Die Transsib wurde in den verschiedenen Regionen zeitgleich gebaut. Diese Bauabschnitte gaben später den Eisenbahnverwaltungen ihre Namen. Es entstand die Westsibirische-, die Mittelsibirische-, die Baikal-, die Transbaikalische-, die Amur- und die Ussuri-Bahn. Auch heute gibt es diese Bahnverwaltungen mit eben diesen Namen noch. Im Mai 1891 begann man zeitgleich im Osten und im Westen mit dem Bau der Transsibirischen Eisenbahn. Der damalige Zarenthronfolger Nikolaj II tat den ersten Spatenstich in Wladiwostok, um anschließend nach Moskau zu reisen. Diese Reise dauerte damals 3 Monate. Die Ussuri-Bahn wurde als erstes Teilstück, Ende August 1897, dem öffentlichen Verkehr übergegeben.

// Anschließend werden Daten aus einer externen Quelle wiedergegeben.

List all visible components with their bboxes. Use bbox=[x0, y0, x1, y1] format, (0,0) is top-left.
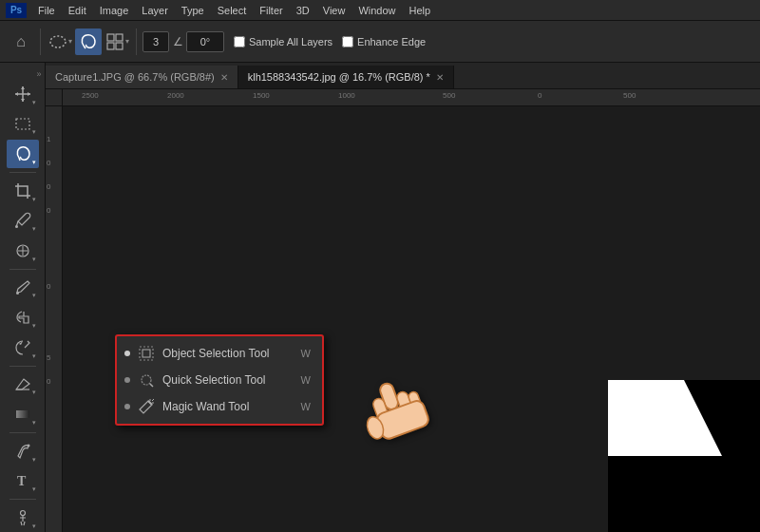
svg-rect-6 bbox=[16, 119, 29, 129]
svg-rect-4 bbox=[107, 43, 114, 49]
left-ruler-0c: 0 bbox=[47, 206, 50, 215]
top-ruler: 2500 2000 1500 1000 500 0 500 bbox=[63, 89, 760, 106]
ruler-tick-500b: 500 bbox=[623, 91, 636, 100]
ruler-tick-500: 500 bbox=[443, 91, 455, 100]
menu-view[interactable]: View bbox=[317, 3, 352, 18]
marquee-tool[interactable]: ▾ bbox=[7, 110, 39, 139]
enhance-edge-label[interactable]: Enhance Edge bbox=[357, 36, 426, 48]
svg-point-16 bbox=[27, 444, 29, 446]
ctx-shortcut-wand: W bbox=[301, 401, 311, 412]
gradient-tool[interactable]: ▾ bbox=[7, 400, 39, 428]
ruler-corner bbox=[46, 89, 63, 106]
svg-rect-3 bbox=[116, 34, 123, 41]
left-ruler-5: 5 bbox=[47, 353, 50, 362]
tab-capture1-label: Capture1.JPG @ 66.7% (RGB/8#) bbox=[55, 71, 215, 83]
menu-select[interactable]: Select bbox=[212, 3, 253, 18]
move-tool[interactable]: ▾ bbox=[7, 80, 39, 108]
menu-3d[interactable]: 3D bbox=[291, 3, 315, 18]
sep1 bbox=[40, 28, 41, 55]
tool-sep-5 bbox=[10, 499, 36, 500]
eyedropper-tool[interactable]: ▾ bbox=[7, 207, 39, 236]
menu-type[interactable]: Type bbox=[176, 3, 210, 18]
tool-sep-2 bbox=[10, 269, 36, 270]
ruler-tick-1500: 1500 bbox=[253, 91, 270, 100]
menu-edit[interactable]: Edit bbox=[63, 3, 92, 18]
ruler-tick-2000: 2000 bbox=[167, 91, 184, 100]
tool-sep-4 bbox=[10, 432, 36, 433]
options-toolbar: ⌂ ▾ ▾ bbox=[0, 21, 760, 63]
svg-rect-2 bbox=[107, 34, 114, 41]
sample-all-layers-checkbox[interactable] bbox=[234, 36, 245, 48]
tab-klh-close[interactable]: ✕ bbox=[436, 72, 444, 83]
sep2 bbox=[136, 28, 137, 55]
enhance-edge-group: Enhance Edge bbox=[342, 36, 426, 48]
ctx-menu-item-object-selection[interactable]: Object Selection Tool W bbox=[117, 340, 322, 367]
svg-line-22 bbox=[152, 399, 154, 401]
svg-point-9 bbox=[15, 225, 18, 228]
svg-line-1 bbox=[84, 46, 86, 48]
object-selection-icon bbox=[138, 345, 155, 362]
main-area: » ▾ ▾ ▾ bbox=[0, 63, 760, 532]
svg-rect-15 bbox=[16, 410, 29, 418]
tab-capture1-close[interactable]: ✕ bbox=[220, 72, 228, 83]
menu-file[interactable]: File bbox=[32, 3, 61, 18]
ruler-tick-0: 0 bbox=[538, 91, 542, 100]
menu-image[interactable]: Image bbox=[94, 3, 135, 18]
home-button[interactable]: ⌂ bbox=[8, 28, 34, 55]
ctx-dot-wand bbox=[124, 404, 130, 409]
clone-stamp-tool[interactable]: ▾ bbox=[7, 303, 39, 332]
tab-capture1[interactable]: Capture1.JPG @ 66.7% (RGB/8#) ✕ bbox=[46, 66, 238, 88]
ctx-dot-quick bbox=[124, 377, 130, 383]
menu-filter[interactable]: Filter bbox=[254, 3, 288, 18]
puppet-tool[interactable]: ▾ bbox=[7, 504, 39, 532]
svg-point-21 bbox=[142, 375, 151, 385]
lasso-tool[interactable]: ▾ bbox=[7, 140, 39, 168]
svg-rect-19 bbox=[140, 347, 153, 360]
context-menu: Object Selection Tool W Quick Selection bbox=[115, 334, 324, 426]
sample-all-layers-label[interactable]: Sample All Layers bbox=[249, 36, 332, 48]
ps-logo: Ps bbox=[6, 3, 27, 18]
menu-window[interactable]: Window bbox=[352, 3, 401, 18]
crop-tool[interactable]: ▾ bbox=[7, 177, 39, 205]
top-ruler-content: 2500 2000 1500 1000 500 0 500 bbox=[63, 89, 760, 105]
svg-point-13 bbox=[16, 292, 19, 294]
tab-klh-label: klh1588343542.jpg @ 16.7% (RGB/8) * bbox=[248, 71, 430, 83]
pen-tool[interactable]: ▾ bbox=[7, 437, 39, 466]
canvas-background[interactable]: Object Selection Tool W Quick Selection bbox=[63, 106, 760, 532]
ruler-tick-1000: 1000 bbox=[338, 91, 355, 100]
ctx-menu-item-quick-selection[interactable]: Quick Selection Tool W bbox=[117, 367, 322, 393]
brush-tool[interactable]: ▾ bbox=[7, 274, 39, 302]
svg-text:T: T bbox=[17, 474, 27, 488]
left-ruler: 1 0 0 0 0 5 0 bbox=[46, 106, 63, 532]
menu-layer[interactable]: Layer bbox=[136, 3, 174, 18]
left-ruler-1: 1 bbox=[47, 135, 50, 143]
menu-help[interactable]: Help bbox=[404, 3, 437, 18]
left-ruler-0a: 0 bbox=[47, 159, 50, 167]
history-brush-tool[interactable]: ▾ bbox=[7, 333, 39, 362]
marquee-tool-btn[interactable]: ▾ bbox=[47, 28, 73, 55]
ctx-shortcut-object: W bbox=[301, 348, 311, 359]
angle-input[interactable] bbox=[186, 31, 224, 52]
tab-bar: Capture1.JPG @ 66.7% (RGB/8#) ✕ klh15883… bbox=[46, 63, 760, 89]
ctx-menu-item-magic-wand[interactable]: Magic Wand Tool W bbox=[117, 393, 322, 420]
svg-rect-5 bbox=[116, 43, 123, 49]
eraser-tool[interactable]: ▾ bbox=[7, 370, 39, 399]
quick-selection-icon bbox=[138, 371, 155, 389]
wand-tool-btn[interactable]: ▾ bbox=[104, 28, 130, 55]
tab-klh[interactable]: klh1588343542.jpg @ 16.7% (RGB/8) * ✕ bbox=[238, 66, 454, 88]
menu-bar: Ps File Edit Image Layer Type Select Fil… bbox=[0, 0, 760, 21]
tool-sep-1 bbox=[10, 172, 36, 173]
content-area: Capture1.JPG @ 66.7% (RGB/8#) ✕ klh15883… bbox=[46, 63, 760, 532]
left-toolbar: » ▾ ▾ ▾ bbox=[0, 63, 46, 532]
left-ruler-0d: 0 bbox=[47, 282, 50, 291]
size-input[interactable] bbox=[142, 31, 169, 52]
healing-brush-tool[interactable]: ▾ bbox=[7, 237, 39, 265]
enhance-edge-checkbox[interactable] bbox=[342, 36, 353, 48]
selection-tools-group: ▾ ▾ bbox=[47, 28, 130, 55]
hand-cursor bbox=[357, 372, 433, 448]
svg-point-0 bbox=[50, 36, 66, 48]
sample-all-layers-group: Sample All Layers bbox=[234, 36, 332, 48]
left-ruler-0e: 0 bbox=[47, 377, 50, 386]
lasso-tool-btn[interactable] bbox=[75, 28, 102, 55]
text-tool[interactable]: T ▾ bbox=[7, 467, 39, 496]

Zwischen 1892 und 1895 baute man an der Westsibirischen Eisenbahn, von Celjabinsk bis zum linken Ob-Ufer. Die Mittelsibirische Eisenbahn, vom rechten Ufer des Ob zum Baikalsee, bedurfte 5 Jahre Arbeit. Fertiggestellt wurde dieser Teil im Jahre 1889. 1895 begann man bereits an andern Ende des Baikals mit dem Bau der Transbaikalbahn. Dieser Abschnitt sollte ebenfalls nach 5 Jahren fertig sein.

Die Baikalregion

Das Gebiet um den Baikalsee war damals für die Eisenbahnbauer ein kaum überwindbares Hindernis. Die bergige Gegend machte eine Weiterführung der Eisenbahnlinie unmöglich, so daß man sich für eine Fährverbindung über den Baikalsee entschied. Zu diesem Zweck wurden bereits 1893 bei der Werft Armstrong & Co in Glasgow zwei Fährschiffe bestellt, die 1900 fertiggestellt waren. Bereits fertig in Schottland stehend, mussten die beiden Schiffe wieder demontiert und versandfertig gemacht werden. In Kisten verpackt, wurden die beiden Schiffe schließlich nach Sibirien versandt und in Listvjanka, bei Irkutsk, wieder zusammengebaut. Das große Schiff, die "Baikal" war 88 m lang, 18 m breit und 8,7 m hoch. Es fasste 25 Eisenbahnwagons, 200 Passagiere und 750 Tonnen Nutzlast. Die "Baikal" existiert heute nicht mehr. Das kleinere Schiff hingegen, die "Angara", kann man heute noch in Irkutsk besichtigen. Diese Fährvebindung war auch praktikabel während der 9 Monate andauernden eisfreien Periode das Baikals. Im verbleibenden Vierteljahr wurden spezielle Schlitten eingesetzt, um die Wagons über das meterdicke Eis zu transportieren. Während des russisch-japanischen Krieges wurden, um die Versorgung im Osten zu beschleunigen, sogar auf dem Eis Gleise verlegt. Trotz dieser tollkühnen Tat blieb der Baikal mit der darüber führenden Fährverbindung das Nadelöhr auf dem Weg nach Osten. Nach dem auch der Krieg für Russland verloren ging, hielt man diese Engstelle auch für eine strategische Schwachstelle, die es zu beseitigen galt. Aus all diesen Gründen wurde zwischen 1902 und 1905 mit viel Mühe und unter großem Aufwand die Umgehungsstrecke am Ufer des Baikals, die Baikalbahn, gebaut.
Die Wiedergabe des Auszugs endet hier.